• [EXTRACTED DATA]
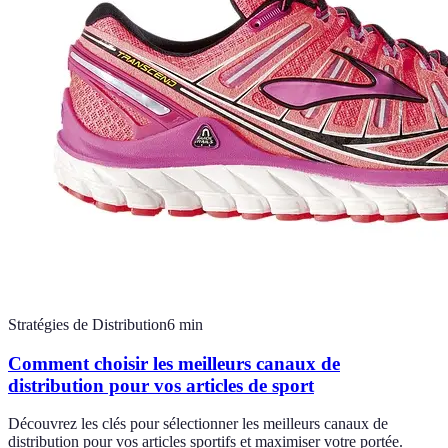
Stratégies de Distribution
6
min
Comment choisir les meilleurs canaux de
distribution pour vos articles de sport
Découvrez les clés pour sélectionner les meilleurs canaux de
distribution pour vos articles sportifs et maximiser votre portée.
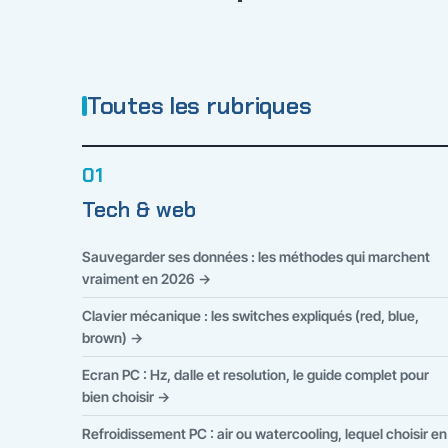
Toutes les rubriques
01
Tech & web
Sauvegarder ses données : les méthodes qui marchent
vraiment en 2026 →
Clavier mécanique : les switches expliqués (red, blue,
brown) →
Ecran PC : Hz, dalle et resolution, le guide complet pour
bien choisir →
Refroidissement PC : air ou watercooling, lequel choisir en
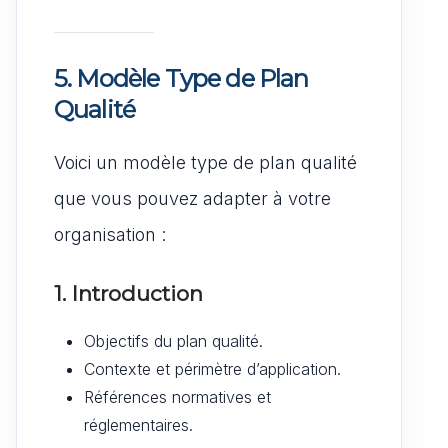
5. Modèle Type de Plan
Qualité
Voici un modèle type de plan qualité
que vous pouvez adapter à votre
organisation :
1. Introduction
Objectifs du plan qualité.
Contexte et périmètre d’application.
Références normatives et
réglementaires.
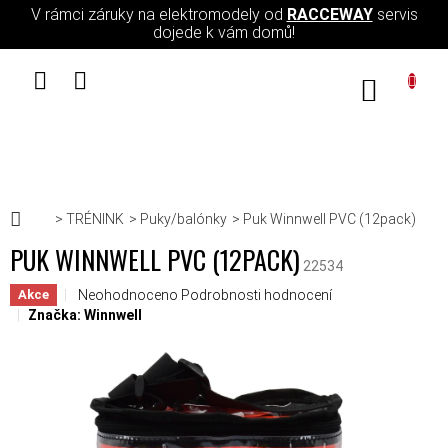
Přejít na obsah
V rámci záruky na elektromodely od
RACCEWAY
servis
dojede k vám domů!
NÁKUPN
Domů
TRÉNINK
Puky/balónky
Puk Winnwell PVC (12pack)
PUK WINNWELL PVC (12PACK)
22534
Průměrné hodnocení produktu je 0,0 z 5 hvězdiček.
Neohodnoceno
Podrobnosti hodnocení
Akce
Značka:
Winnwell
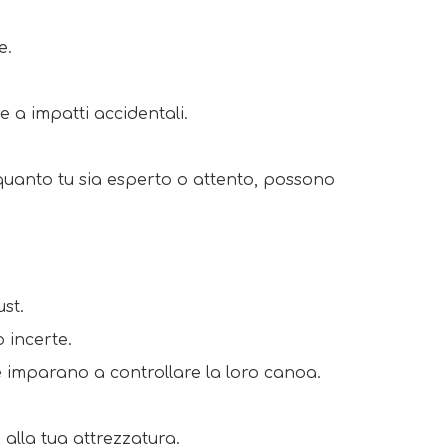
e. 
e a impatti accidentali. 
 quanto tu sia esperto o attento, possono 
st. 
o incerte. 
re imparano a controllare la loro canoa. 
alla tua attrezzatura. 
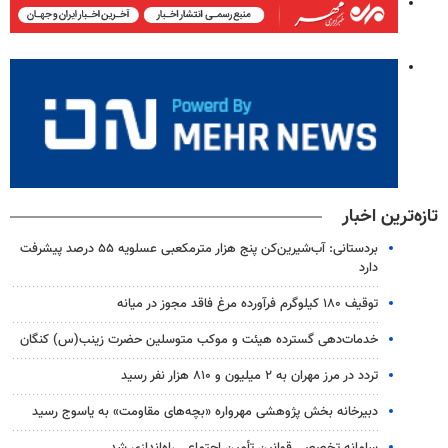
تازه‌ترین اخبار
بردستانی: آب‌شیرین‌کن پنج هزار مترمکعبی عسلویه ۵۵ درصد پیشرفت
دارد
توقیف ۱۸۰ کیلوگرم فرآورده مرغ فاقد مجوز در میانه
خدمات‌دهی گسترده هیئت و موکب متوسلین حضرت زینب(س) کنگان
تردد در مرز مهران به ۲ میلیون و ۸۱۰ هزار نفر رسید
دبیرخانه بخش پژوهشی مهرواره «بچه‌های مقاومت» به یاسوج رسید
سامانه تخصصی قوانین تأمین اجتماعی راه‌اندازی شد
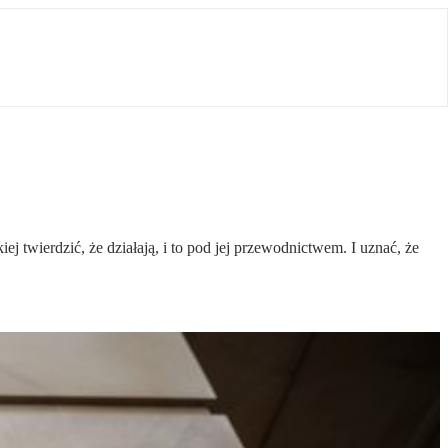
j twierdzić, że działają, i to pod jej przewodnictwem. I uznać, że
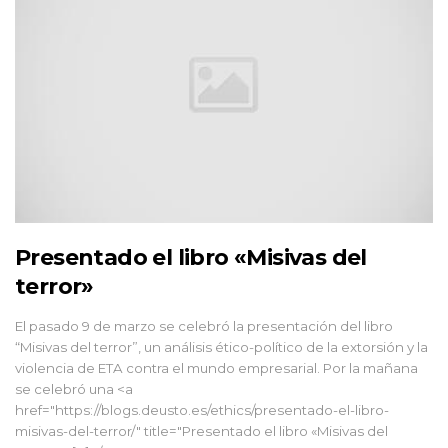
Presentado el libro «Misivas del
terror»
El pasado 9 de marzo se celebró la presentación del libro
“Misivas del terror”, un análisis ético-político de la extorsión y la
violencia de ETA contra el mundo empresarial. Por la mañana
se celebró una <a
href="https://blogs.deusto.es/ethics/presentado-el-libro-
misivas-del-terror/" title="Presentado el libro «Misivas del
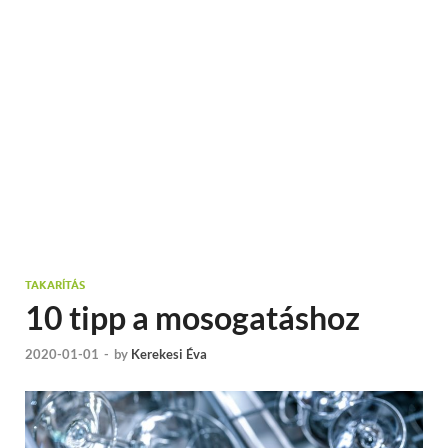
TAKARÍTÁS
10 tipp a mosogatáshoz
2020-01-01
-
by
Kerekesi Éva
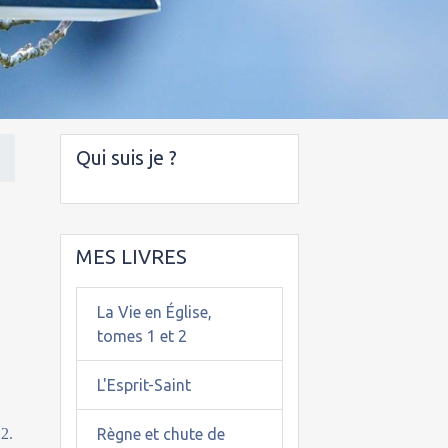
Qui suis je ?
MES LIVRES
La Vie en Église,
tomes 1 et 2
L'Esprit-Saint
12.
Règne et chute de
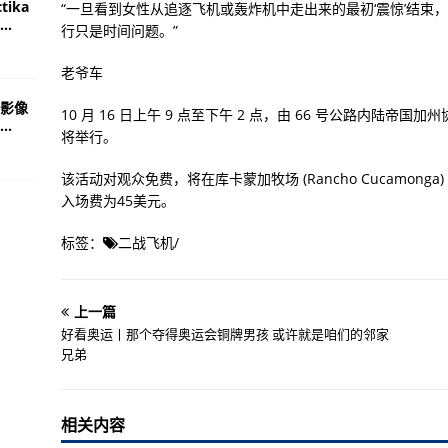
ika
“一旦看到女性从追逐飞机或轰炸机中走出来的最初‘震惊’结束
.
行只是时间问题。”
老爷车
影像
10 月 16 日上午 9 点至下午 2 点，由 66 号公路内陆帝国加州
.
将举行。
该活动对观众免费，将在库卡蒙加牧场 (Rancho Cucamonga) 8318 F
入场费为45美元。
标签：
二战飞机
/
上一篇
好看奥运丨那个夺得奥运会铜牌男孩 或许就是咱们的邻家
兄弟
相关内容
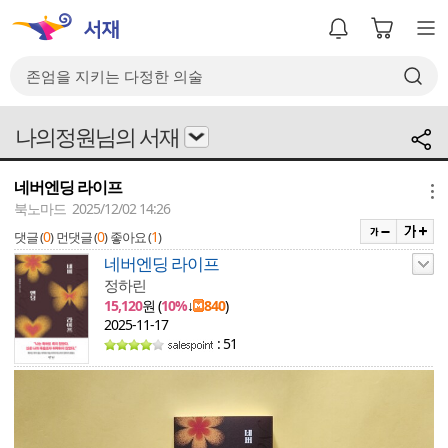
나의정원님의 서재
네버엔딩 라이프
메뉴
북노마드 2025/12/02 14:26
0
0
1
댓글 (
)
먼댓글 (
)
좋아요 (
)
네버엔딩 라이프
정하린
15,120
원 (
10%
↓
840
)
2025-11-17
: 51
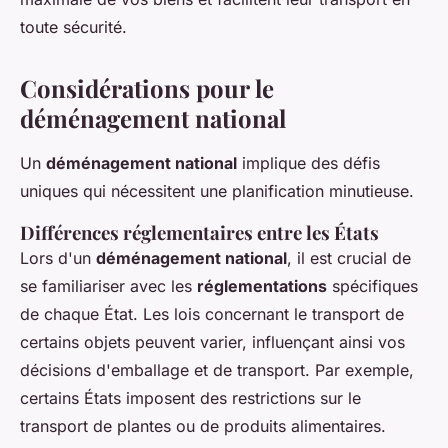
toute sécurité.
Considérations pour le
déménagement national
Un
déménagement national
implique des défis
uniques qui nécessitent une planification minutieuse.
Différences réglementaires entre les États
Lors d'un
déménagement national
, il est crucial de
se familiariser avec les
réglementations
spécifiques
de chaque État. Les lois concernant le transport de
certains objets peuvent varier, influençant ainsi vos
décisions d'emballage et de transport. Par exemple,
certains États imposent des restrictions sur le
transport de plantes ou de produits alimentaires.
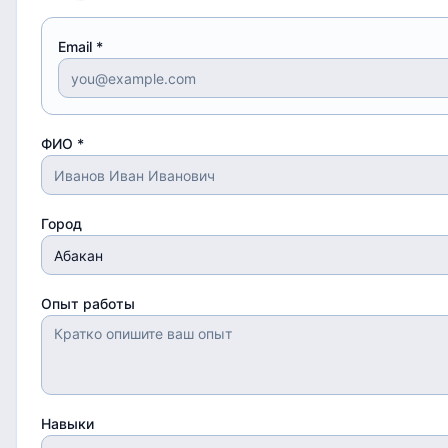
Email *
ФИО *
Город
Опыт работы
Навыки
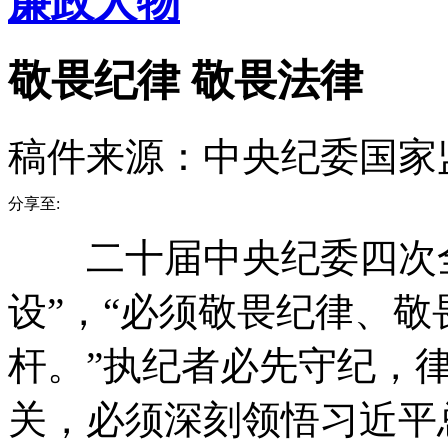
廉政人物
敬畏纪律 敬畏法律
稿件来源：中央纪委国家
分享至:
二十届中央纪委四次全
设”，“必须敬畏纪律、
杆。”执纪者必先守纪，
关，必须深刻领悟习近平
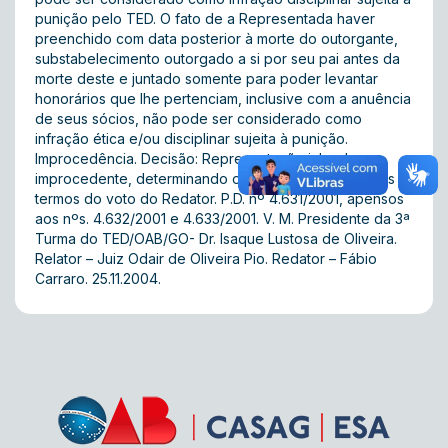
punição pelo TED. O fato de a Representada haver
preenchido com data posterior à morte do outorgante,
substabelecimento outorgado a si por seu pai antes da
morte deste e juntado somente para poder levantar
honorários que lhe pertenciam, inclusive com a anuência
de seus sócios, não pode ser considerado como
infração ética e/ou disciplinar sujeita à punição.
Improcedência. Decisão: Representação julgada
improcedente, determinando o seu arquivamento, nos
termos do voto do Redator. P.D. nº 4.631/2001, apensos
aos nºs. 4.632/2001 e 4.633/2001. V. M. Presidente da 3ª
Turma do TED/OAB/GO- Dr. Isaque Lustosa de Oliveira.
Relator – Juiz Odair de Oliveira Pio. Redator – Fábio
Carraro. 25.11.2004.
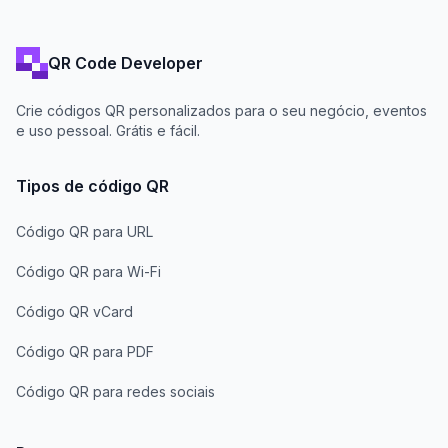
QR Code Developer
Crie códigos QR personalizados para o seu negócio, eventos
e uso pessoal. Grátis e fácil.
Tipos de código QR
Código QR para URL
Código QR para Wi-Fi
Código QR vCard
Código QR para PDF
Código QR para redes sociais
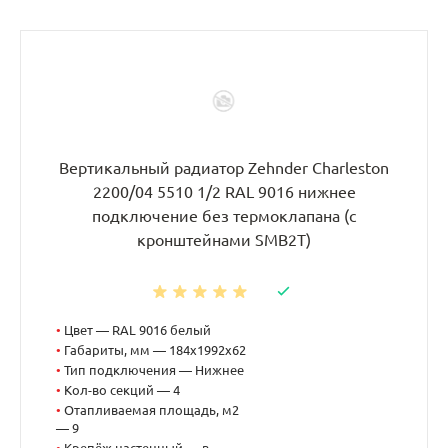
Вертикальный радиатор Zehnder Charleston
2200/04 5510 1/2 RAL 9016 нижнее
подключение без термоклапана (с
кронштейнами SMB2T)
•
Цвет — RAL 9016 белый
•
Габариты, мм — 184x1992x62
•
Тип подключения — Нижнее
•
Кол-во секций — 4
•
Отапливаемая площадь, м2
— 9
•
Крепёж настенный — в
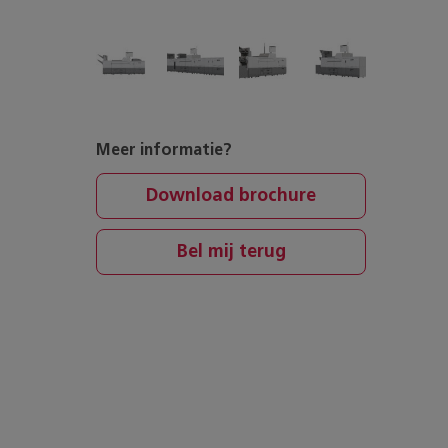
Meer informatie?
Download brochure
Bel mij terug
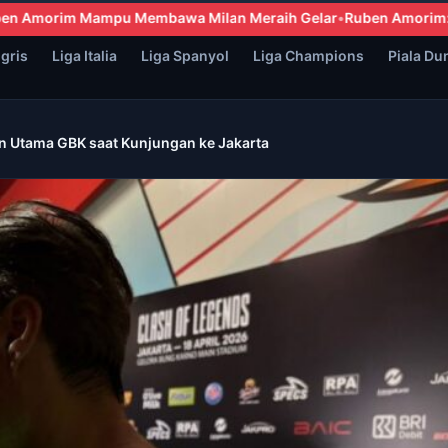
an Meraih Gelar
Ruben Amorim: Milan Dipastikan Memiliki Gaya B
ggris
Liga Italia
Liga Spanyol
Liga Champions
Piala Du
ion Utama GBK saat Kunjungan ke Jakarta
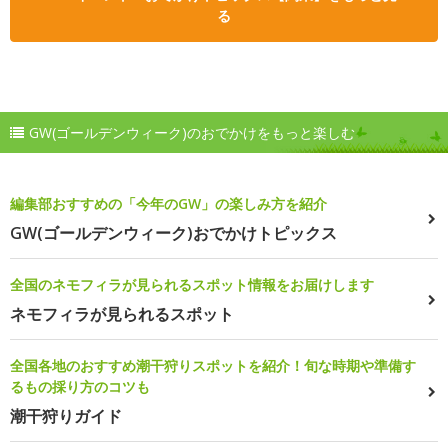
る
GW(ゴールデンウィーク)のおでかけをもっと楽しむ
編集部おすすめの「今年のGW」の楽しみ方を紹介
GW(ゴールデンウィーク)おでかけトピックス
全国のネモフィラが見られるスポット情報をお届けします
ネモフィラが見られるスポット
全国各地のおすすめ潮干狩りスポットを紹介！旬な時期や準備す
るもの採り方のコツも
潮干狩りガイド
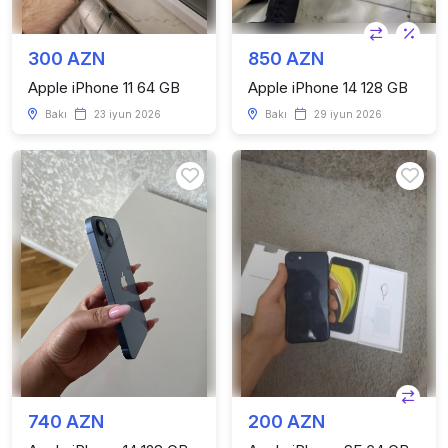
300 AZN
850 AZN
Apple iPhone 11 64 GB
Apple iPhone 14 128 GB
Bakı
23 iyun 2026
Bakı
29 iyun 2026
740 AZN
200 AZN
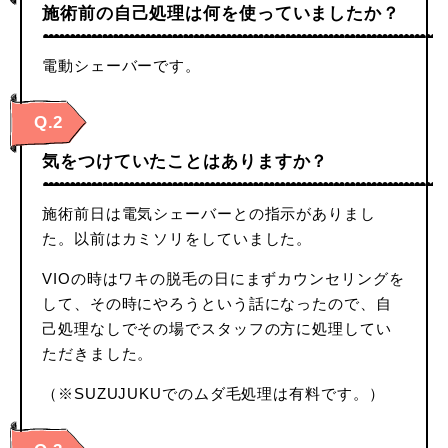
施術前の自己処理は何を使っていましたか？
電動シェーバーです。
Q.2
気をつけていたことはありますか？
施術前日は電気シェーバーとの指示がありまし
た。以前はカミソリをしていました。
VIOの時はワキの脱毛の日にまずカウンセリングを
して、その時にやろうという話になったので、自
己処理なしでその場でスタッフの方に処理してい
ただきました。
（※SUZUJUKUでのムダ毛処理は有料です。）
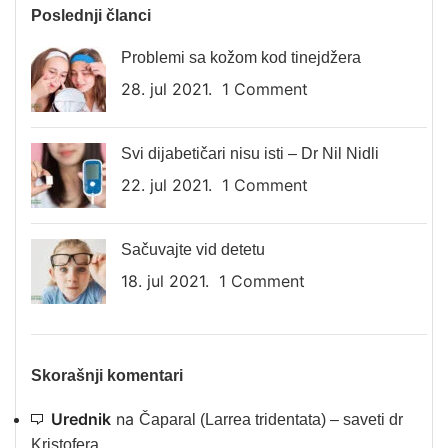
Poslednji članci
Problemi sa kožom kod tinejdžera
28. jul 2021.
1 Comment
Svi dijabetičari nisu isti – Dr Nil Nidli
22. jul 2021.
1 Comment
Sačuvajte vid detetu
18. jul 2021.
1 Comment
Skorašnji komentari
Urednik
na
Čaparal (Larrea tridentata) – saveti dr
Kristofera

• [EXERCISE] Before copying, set the pictures aside; then give the records again exactly.

• [RESULT BELOW]
Stratégies de Distribution
6
min
Comment choisir les meilleurs canaux de
distribution pour vos articles de sport
Découvrez les clés pour sélectionner les meilleurs canaux de
distribution pour vos articles sportifs et maximiser votre portée.
Toutes les rubriques
01
Tech & web
Sauvegarder ses données : les méthodes qui marchent
vraiment en 2026 →
Clavier mécanique : les switches expliqués (red, blue,
brown) →
Ecran PC : Hz, dalle et resolution, le guide complet pour
bien choisir →
Refroidissement PC : air ou watercooling, lequel choisir en
5. Modèle Type de Plan
Qualité
Voici un modèle type de plan qualité
que vous pouvez adapter à votre
organisation :
1. Introduction
Objectifs du plan qualité.
Contexte et périmètre d’application.
Références normatives et
réglementaires.
Přejít na obsah
V rámci záruky na elektromodely od
RACCEWAY
servis
dojede k vám domů!
NÁKUPN
Domů
TRÉNINK
Puky/balónky
Puk Winnwell PVC (12pack)
PUK WINNWELL PVC (12PACK)
22534
Průměrné hodnocení produktu je 0,0 z 5 hvězdiček.
Neohodnoceno
Podrobnosti hodnocení
Akce
Značka:
Winnwell
e. 
e a impatti accidentali. 
 quanto tu sia esperto o attento, possono 
st. 
o incerte. 
re imparano a controllare la loro canoa. 
alla tua attrezzatura. 
تازه‌ترین اخبار
بردستانی: آب‌شیرین‌کن پنج هزار مترمکعبی عسلویه ۵۵ درصد پیشرفت
دارد
توقیف ۱۸۰ کیلوگرم فرآورده مرغ فاقد مجوز در میانه
خدمات‌دهی گسترده هیئت و موکب متوسلین حضرت زینب(س) کنگان
تردد در مرز مهران به ۲ میلیون و ۸۱۰ هزار نفر رسید
دبیرخانه بخش پژوهشی مهرواره «بچه‌های مقاومت» به یاسوج رسید
سامانه تخصصی قوانین تأمین اجتماعی راه‌اندازی شد
j twierdzić, że działają, i to pod jej przewodnictwem. I uznać, że
Presentado el libro «Misivas del
terror»
El pasado 9 de marzo se celebró la presentación del libro
“Misivas del terror”, un análisis ético-político de la extorsión y la
violencia de ETA contra el mundo empresarial. Por la mañana
se celebró una <a
href="https://blogs.deusto.es/ethics/presentado-el-libro-
misivas-del-terror/" title="Presentado el libro «Misivas del
TAKARÍTÁS
10 tipp a mosogatáshoz
2020-01-01
-
by
Kerekesi Éva
Qui suis je ?
MES LIVRES
La Vie en Église,
tomes 1 et 2
L'Esprit-Saint
12.
Règne et chute de
ika
“一旦看到女性从追逐飞机或轰炸机中走出来的最初‘震惊’结束
.
行只是时间问题。”
老爷车
影像
10 月 16 日上午 9 点至下午 2 点，由 66 号公路内陆帝国加州
.
将举行。
该活动对观众免费，将在库卡蒙加牧场 (Rancho Cucamonga) 8318 F
入场费为45美元。
标签：
二战飞机
/
上一篇
好看奥运丨那个夺得奥运会铜牌男孩 或许就是咱们的邻家
兄弟
相关内容
나의정원님의 서재
네버엔딩 라이프
메뉴
북노마드 2025/12/02 14:26
0
0
1
댓글 (
)
먼댓글 (
)
좋아요 (
)
네버엔딩 라이프
정하린
15,120
원 (
10%
↓
840
)
2025-11-17
: 51
toute sécurité.
Considérations pour le
déménagement national
Un
déménagement national
implique des défis
uniques qui nécessitent une planification minutieuse.
Différences réglementaires entre les États
Lors d'un
déménagement national
, il est crucial de
se familiariser avec les
réglementations
spécifiques
de chaque État. Les lois concernant le transport de
certains objets peuvent varier, influençant ainsi vos
décisions d'emballage et de transport. Par exemple,
certains États imposent des restrictions sur le
transport de plantes ou de produits alimentaires.
Email *
ФИО *
Город
Опыт работы
Навыки
廉政人物
敬畏纪律 敬畏法律
稿件来源：中央纪委国家
分享至:
二十届中央纪委四次全
设”，“必须敬畏纪律、
杆。”执纪者必先守纪，
关，必须深刻领悟习近平
punição pelo TED. O fato de a Representada haver
preenchido com data posterior à morte do outorgante,
substabelecimento outorgado a si por seu pai antes da
morte deste e juntado somente para poder levantar
honorários que lhe pertenciam, inclusive com a anuência
de seus sócios, não pode ser considerado como
infração ética e/ou disciplinar sujeita à punição.
Improcedência. Decisão: Representação julgada
improcedente, determinando o seu arquivamento, nos
termos do voto do Redator. P.D. nº 4.631/2001, apensos
aos nºs. 4.632/2001 e 4.633/2001. V. M. Presidente da 3ª
Turma do TED/OAB/GO- Dr. Isaque Lustosa de Oliveira.
Relator – Juiz Odair de Oliveira Pio. Redator – Fábio
Carraro. 25.11.2004.
QR Code Developer
Crie códigos QR personalizados para o seu negócio, eventos
e uso pessoal. Grátis e fácil.
Tipos de código QR
Código QR para URL
Código QR para Wi-Fi
Código QR vCard
Código QR para PDF
Código QR para redes sociais
Вертикальный радиатор Zehnder Charleston
2200/04 5510 1/2 RAL 9016 нижнее
подключение без термоклапана (с
кронштейнами SMB2T)
•
Цвет — RAL 9016 белый
•
Габариты, мм — 184x1992x62
•
Тип подключения — Нижнее
•
Кол-во секций — 4
•
Отапливаемая площадь, м2
— 9
•
Крепёж настенный — в
Meer informatie?
Download brochure
Bel mij terug
an Meraih Gelar
Ruben Amorim: Milan Dipastikan Memiliki Gaya B
ggris
Liga Italia
Liga Spanyol
Liga Champions
Piala Du
ion Utama GBK saat Kunjungan ke Jakarta
る
GW(ゴールデンウィーク)のおでかけをもっと楽しむ
編集部おすすめの「今年のGW」の楽しみ方を紹介
GW(ゴールデンウィーク)おでかけトピックス
全国のネモフィラが見られるスポット情報をお届けします
ネモフィラが見られるスポット
全国各地のおすすめ潮干狩りスポットを紹介！旬な時期や準備す
るもの採り方のコツも
潮干狩りガイド
300 AZN
850 AZN
Apple iPhone 11 64 GB
Apple iPhone 14 128 GB
Bakı
23 iyun 2026
Bakı
29 iyun 2026
740 AZN
200 AZN
施術前の自己処理は何を使っていましたか？
電動シェーバーです。
Q.2
気をつけていたことはありますか？
施術前日は電気シェーバーとの指示がありまし
た。以前はカミソリをしていました。
VIOの時はワキの脱毛の日にまずカウンセリングを
して、その時にやろうという話になったので、自
己処理なしでその場でスタッフの方に処理してい
ただきました。
（※SUZUJUKUでのムダ毛処理は有料です。）
Poslednji članci
Problemi sa kožom kod tinejdžera
28. jul 2021.
1 Comment
Svi dijabetičari nisu isti – Dr Nil Nidli
22. jul 2021.
1 Comment
Sačuvajte vid detetu
18. jul 2021.
1 Comment
Skorašnji komentari
Urednik
na
Čaparal (Larrea tridentata) – saveti dr
Kristofera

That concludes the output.